As adults, we need to invest in rejuvenation in all its forms- habitat restoration, food network security, preventative medicine and good mental health, decreased pollution and carbon footprints, organic, regenerative practices, living wages, and egalitarian resource distribution. As inheritors of complex histories and inherently imperfect beings, we need to seek out reconciliation and the making of amends, including recognition of harm, the extension of rights to all things, the sacrifice of privilege for equality, reparations, and a peace-centered culture. Only then can we begin to manifest. Manifestation, a return to a culture of doing and a place-centered lifestyle. Sustainable wellness hinges on our ability to step away from mass production and invest in small-scale, local industries and economies, and craftsmanship and the arts. Essential to this is a reconnection of our workscapes with landscapes, a shift in our built environments in terms of engineering, design and construction, and the restoration of the concept of dignity in all work.

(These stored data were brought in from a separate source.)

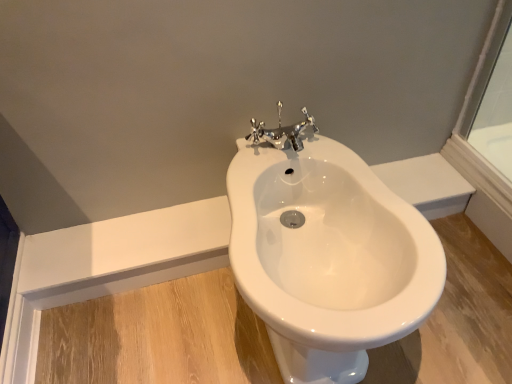 Find the location of a particular element. The width and height of the screenshot is (512, 384). free location to the left of white glossy bidet at center is located at coordinates (154, 337). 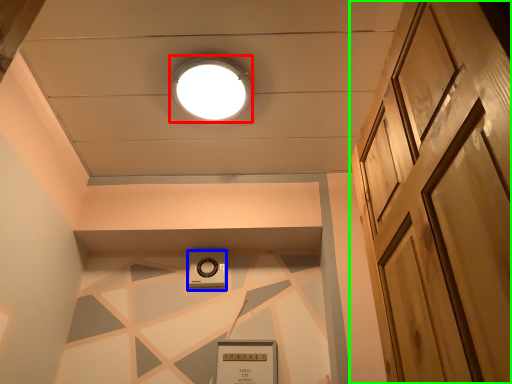 Question: Estimate the real-world distances between objects in this image. Which object is closer to droplight (highlighted by a red box), thermostat (highlighted by a blue box) or door (highlighted by a green box)?

Choices:
 (A) thermostat
 (B) door

Answer: (A) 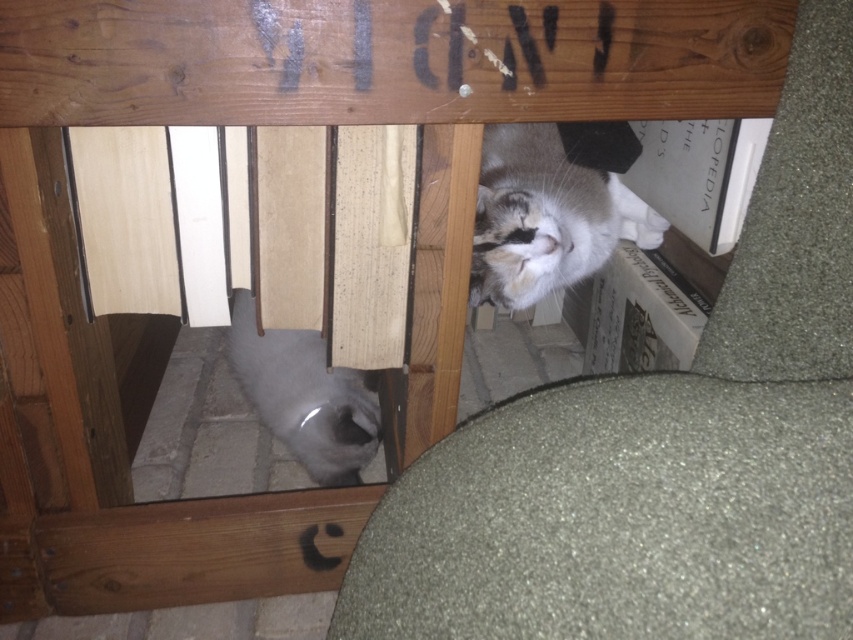 Question: Does soft gray cat at center appear on the right side of gray fur cat at lower left?

Choices:
 (A) no
 (B) yes

Answer: (B)

Question: Estimate the real-world distances between objects in this image. Which object is farther from the gray fur cat at lower left?

Choices:
 (A) soft gray cat at center
 (B) white fur cat at upper right

Answer: (A)

Question: Among these objects, which one is farthest from the camera?

Choices:
 (A) gray fur cat at lower left
 (B) white fur cat at upper right
 (C) soft gray cat at center

Answer: (A)

Question: Based on their relative distances, which object is farther from the soft gray cat at center?

Choices:
 (A) white fur cat at upper right
 (B) gray fur cat at lower left

Answer: (B)

Question: Is soft gray cat at center to the right of white fur cat at upper right from the viewer's perspective?

Choices:
 (A) yes
 (B) no

Answer: (A)

Question: Can you confirm if white fur cat at upper right is positioned below gray fur cat at lower left?

Choices:
 (A) no
 (B) yes

Answer: (A) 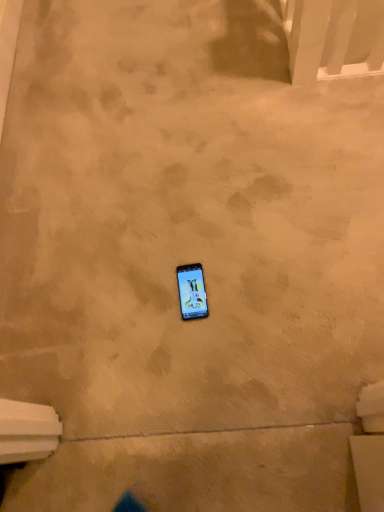 Where is `free space to the left of matte black phone at center`? The height and width of the screenshot is (512, 384). free space to the left of matte black phone at center is located at coordinates (137, 306). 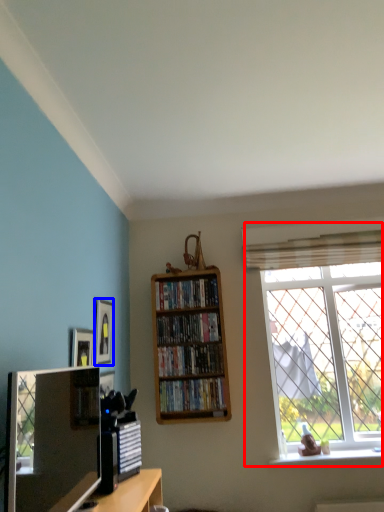 Question: Which object appears closest to the camera in this image, window (highlighted by a red box) or picture frame (highlighted by a blue box)?

Choices:
 (A) window
 (B) picture frame

Answer: (B) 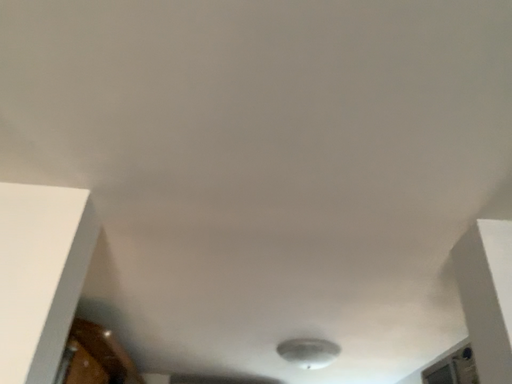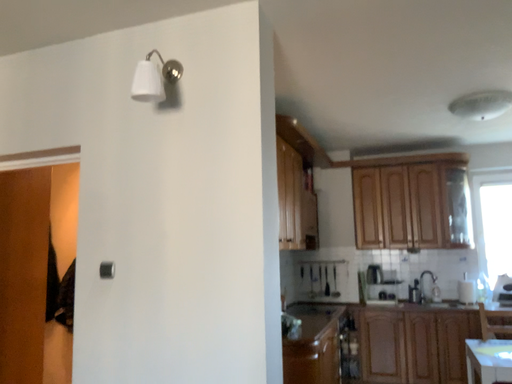 Question: Which way did the camera rotate in the video?

Choices:
 (A) rotated downward
 (B) rotated upward

Answer: (A)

Then? Then we return to the stream of time, to sit as stones and abide and endure and press into our future seeking out that essential state of wonder that allowed us to see the truth in the first place. Simple wonder, the wide-eyed fullness that arrives with new-found possibilities, a potent tonic for the spirit- the gift of the quieting.

Because what we learned from that time is what is possible from humanity, the lengths to which we can go, the sacrifices we can make for our own sakes and the sakes of others. What we learned from the quieting is that the engines- of commerce, busyness, consumption, oppression, waste, pollution, expansion, they can be turned off. In that time, as a human collective, we almost succeeded. Then, we just we let it slip away. And for what? A haircut, Sunday brunch, a weekend at the beach, a beer with friends, profit, power, pride. No reason good enough.

We know what we are capable of doing. We have felt the cool water run across our backs. And we can return there anytime.